Some credit unions are on the cusp of receiving an estimated nearly $3 billion in distributions of membership capital, paid-in capital and liquidating dividends resulting from the liquidations of five failed corporate credit unions, outgoing NCUA Board Member J. Mark McWatters wrote Thursday.
“It is my hope that the agency will begin making distributions to the former members of the failed Corporates as soon as is prudently and legally possible and will continue the distributions until the funds are exhausted,” McWatters wrote. “Today, during the pandemic, the former corporate members would no doubt welcome any such distributions.”
In a column published on news site CUToday.info, McWatters congratulated intended nominee to the NCUA Board Kyle Hauptman, who will take McWatters’ seat on the board if he is confirmed by the Senate. McWatters has been serving in a holdover capacity since his term expired last summer.
Later in the essay, McWatters stated he “was surprised to learn that some credit union leaders were not aware that the NCUA, hopefully, is nearing the point where it will begin remitting distributions to former members of the failed corporate credit unions – U.S. Central, WesCorp, Members United, Southwest, and Constitution.”
According to McWatters, the details of the payout were outlined in a year-end 2019 report on the NCUA website.
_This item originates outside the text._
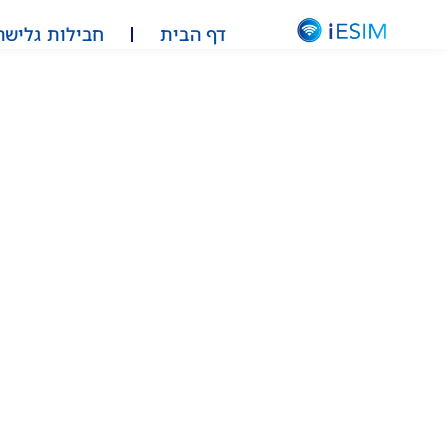
דף הבית
חבילות גלישה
The report was created in March and modified in May. The “Corporate Asset Management Estates Recoveries and Claims, as of 12/31/2019” report outlines the potential future distributions from the Asset Management Estates of the five failed Corporates.
It notes specifically that former members of the five failed corporates would receive payments. Those include:
- Projected repayments of membership capital: U.S. Central, $1.666 billion; Members United, $493 million; Southwest, $404 million, and Constitution, $36 million.
- Projected repayments of paid in capital: Members United, $79 million.
- Projected potential liquidating dividends: Members United, $16 million; and Southwest, $299 million.
The payouts total $2.99 billion.
“Corporate” credit unions serve as a form of “bankers’ banks” for credit unions. They have been used as a repository for excess funds held by credit unions, and as a source of liquidity. In the wake of the financial crisis more than 10 years ago, a number of the credit unions failed when investments they had made in residential mortgage backed securities (RBMS), among other things, collapsed along with the housing market.
McWatters was careful to note that the amounts were projected as of Dec. 31, 2019, and could change before any distributions are actually made. “In any event, these projected distributions will most likely exceed the distributions made from the merger of the Temporary Corporate Credit Union Stabilization Fund (TCCUSF) into the National Credit Union Share Insurance Fund (NCUSIF),” McWatters noted. Those distributions totaled nearly $736 million, beginning in July 2018.